The advantage of having a site for auctioning off used 3D printing equipment is that Pivot AM is already integrated into the industry. Its owners know the business and can connect buyers and sellers with de-installers and shippers, as well as financing entities that can enable purchasing loans for the machines.
It is possible to buy used industrial 3D printers from such places as machine resellers and service bureaus, general equipment sites, and eBay. Pivot AM Auctions has the differentiator of acting as an online auction house. However, given the small size of this niche market, it would be difficult to know how much business could really be derived from auctioning or even selling used equipment. This seems particularly difficult as one of the benefits of purchasing directly from the manufacturer or from a reseller would be the technical support, for which this industrial equipment requires a great deal. Therefore, it seems as though the ideal customer would be an existing service bureau or part maker that already knows its way around these machines.

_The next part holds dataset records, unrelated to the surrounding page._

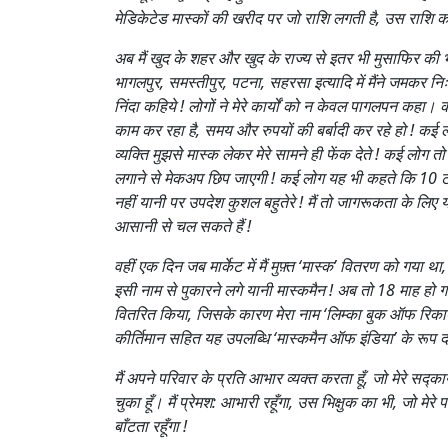
मेडिकेटेड मास्कों की खरीद पर जो राशि लगती है, उस राशि को मे
अब मैं खुद के शहर और खुद के राज्य से इतर भी मुसाफिर की भ
भागलपुर, समस्तीपुर, पटना, सहरसा इत्यादि में मैंने जमकर न
निंदा कहिये ! लोगों ने मेरे कार्यों को न केवल पागलपन कहा।
काम कर रहा है, समय और रुपयों की बर्बादी कर रहे हो ! कई लो
व्यक्ति मुझसे मास्क लेकर मेरे सामने ही फेंक देते ! कई लोग
लगाने से मेकअप छिप जाएगी ! कई लोग यह भी कहते कि 10 टकिया
नहीं यानी पर उपदेश कुशल बहुतेरे ! मैं तो जागरूकता के लिए य
आसानी से चल सकते हैं !
वहीं एक दिन जब मार्केट में मैं मुफ़्त ‘मास्क’ वितरण को गया थ
इसी नाम से पुकारने लगे यानी मास्कमैन ! अब तो 18 माह हो गए…
वितरित किया, जिसके कारण मेरा नाम ‘लिम्का बुक ऑफ रिकार्ड्स 2
कीर्तिमान सहित यह उपलब्धि ‘मास्कमैन ऑफ इंडिया’ के रूप दर्
मैं अपने परिवार के प्रति आभार व्यक्त करता हूँ, जो मेरे सद्
चुका हूँ। मैं प्रेमश: आभारी रहूँगा, उस भिक्षुक का भी, जो मे
बाँटता रहूँगा !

That said, there definitely has to be a burgeoning market for used industrial 3D printers. What I expect to happen is that a company like Xometry, which has already expanded beyond its role as a network for digital manufacturing services to sell materials and parts, would begin networking sellers and buyers of used equipment as a part of its existing offerings. If Pivot grows large enough, perhaps it could find a welcome home at a company like Xometry.
Image courtesy of Pivot AM.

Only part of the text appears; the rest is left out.